▸ Problem statement
Pick out the lines below that include the string "المنكرات".

▸ Supplied data
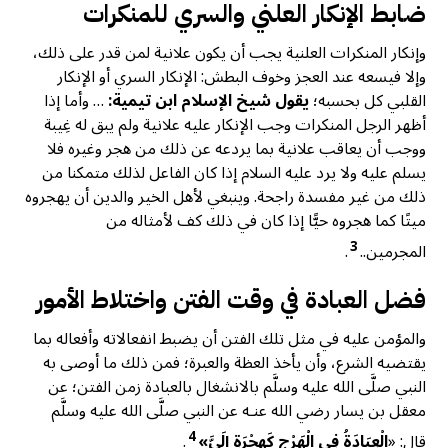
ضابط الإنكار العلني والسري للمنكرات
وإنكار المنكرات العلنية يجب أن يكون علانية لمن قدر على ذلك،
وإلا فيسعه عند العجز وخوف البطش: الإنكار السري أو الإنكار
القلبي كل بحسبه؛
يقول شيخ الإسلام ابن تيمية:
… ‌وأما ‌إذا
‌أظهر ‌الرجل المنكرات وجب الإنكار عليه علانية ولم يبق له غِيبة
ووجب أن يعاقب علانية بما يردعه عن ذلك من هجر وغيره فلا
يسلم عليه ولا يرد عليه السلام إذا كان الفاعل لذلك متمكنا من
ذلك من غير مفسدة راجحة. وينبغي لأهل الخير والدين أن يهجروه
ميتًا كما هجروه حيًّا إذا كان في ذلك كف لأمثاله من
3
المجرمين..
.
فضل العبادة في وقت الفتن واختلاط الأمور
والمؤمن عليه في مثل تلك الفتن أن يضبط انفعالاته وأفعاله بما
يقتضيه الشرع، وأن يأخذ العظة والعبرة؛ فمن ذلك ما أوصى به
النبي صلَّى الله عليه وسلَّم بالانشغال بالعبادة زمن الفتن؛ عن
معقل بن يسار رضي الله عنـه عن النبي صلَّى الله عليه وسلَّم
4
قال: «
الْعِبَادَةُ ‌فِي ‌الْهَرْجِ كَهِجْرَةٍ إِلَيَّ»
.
==
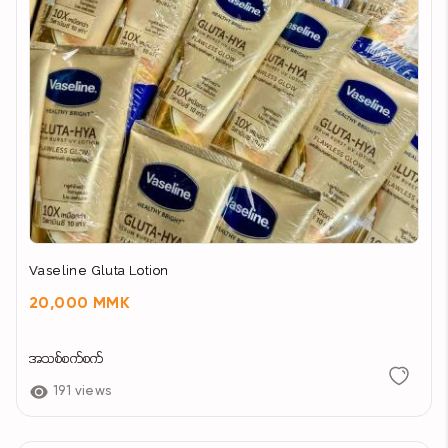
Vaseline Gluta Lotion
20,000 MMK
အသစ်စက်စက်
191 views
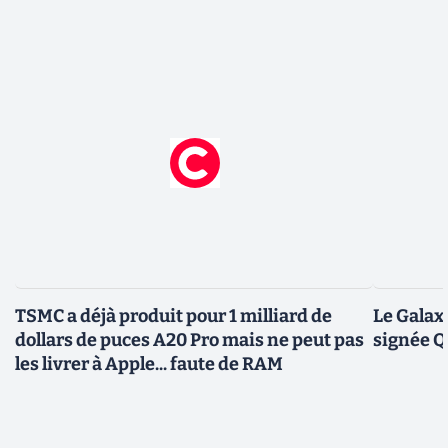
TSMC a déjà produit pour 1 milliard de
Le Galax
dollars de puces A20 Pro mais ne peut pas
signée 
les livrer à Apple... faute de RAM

▸ Answer to this problem
وإنكار المنكرات العلنية يجب أن يكون علانية لمن قدر على ذلك،
‌أظهر ‌الرجل المنكرات وجب الإنكار عليه علانية ولم يبق له غِيبة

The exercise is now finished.